Punitive damages in Florida are meant to punish a defendant for wrongful conduct and deter similar conduct in the future. Once a claim for punitive damages is injected into a case, the landscape of the litigation changes, opening the door to financial worth discovery and increasing the potential value of the claim. The game-changing nature of punitive damages claims highlights the importance of attacking these claims from all angles.

In Florida, a claimant seeking punitive damages must first seek the court’s leave to assert the claim. This step requires the claimant to comply with a pleading component and an evidentiary component. In other words, not only does the claimant have to present evidence demonstrating the defendant’s conduct warrants punitive damages, but the claimant must also comply with a number of pleading requirements, including filing an appropriate motion that attaches the appropriate pleadings, serving the evidence within a certain time period, and sufficiently stating a claim for punitive damages in the proposed pleading. See § 768.72(1), Fla. Stat.; Fla. R. Civ. P. 1.110(f).

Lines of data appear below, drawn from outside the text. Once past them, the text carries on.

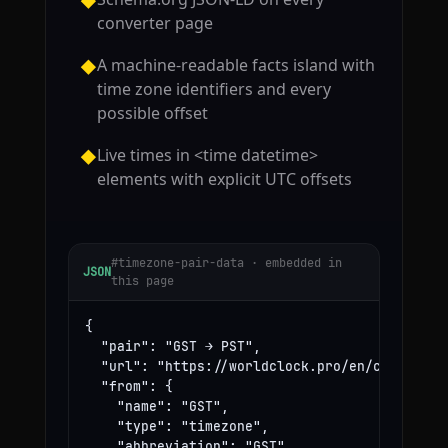
◆
converter page
A machine-readable facts island with
◆
time zone identifiers and every
possible offset
Live times in <time datetime>
◆
elements with explicit UTC offsets
#timezone-pair-data · embedded in
JSON
this page
{

  "pair": "GST → PST",

  "url": "https://worldclock.pro/en/convert/gs
  "from": {

    "name": "GST",

    "type": "timezone",

    "abbreviation": "GST",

Claimants who seek to assert punitive damages claims against corporations must also comply with a heightened pleading standard. Section 768.72(3) requires claimants to plead (and prove) the corporation actively and knowingly participated in the wrongful conduct; the officers, managers, or directors knowingly condoned, ratified, or consented to the conduct; or, the corporation engaged in the wrongful conduct. But corporations act only through individuals. Accordingly, the claimant must demonstrate some fault on the part of the corporation’s corporate officers, directors, or managers. See, e.g., Schropp v. Crown Eurocars, Inc., 654 So. 2d 1158 (Fla. 1995); Tallahassee Memorial Healthcare, Inc. v. Dukes, 272 So. 3d 824 (Fla. 1st DCA 2019).

A claimant who fails to make sufficient allegations of wrongdoing against a corporate officer, director, or manager fails to sufficiently state a claim for punitive damages against a corporation. See, e.g., Dukes, 272 So. 3d 824; Fetlar, LLC v. Suarez, 230 So. 3d 97 (Fla. 3d DCA 2017). Without these requisite allegations, the trial court would have no need to consider whether the claimant’s supporting evidence establishes a reasonable evidentiary basis for the recovery of punitive damages. In such case, the trial court should exercise its gatekeeping function and deny the request to add a claim for punitive damages.

A trial court order that allows the addition of a punitive damages claim without an attendant finding of compliance with the requirements of the statute would depart from the essential requirements of law. These orders are subject to immediate appellate review to determine whether the procedural requirements of the punitive damages statute were complied with.

Therefore, in addition to attacking the sufficiency of the proffered evidence, defendants facing a motion to add a punitive damages claim should be sure to evaluate whether all procedural requirements of the punitive damages statute have been complied with. Corporate defendants in particular should attack any proposed punitive damages claim that does not correctly or sufficiently allege wrongful conduct of corporate directors, officers, or managers. This strategy ensures any arguments attacking the procedural deficiencies of the proposed punitive damages claim are preserved for immediate appellate review.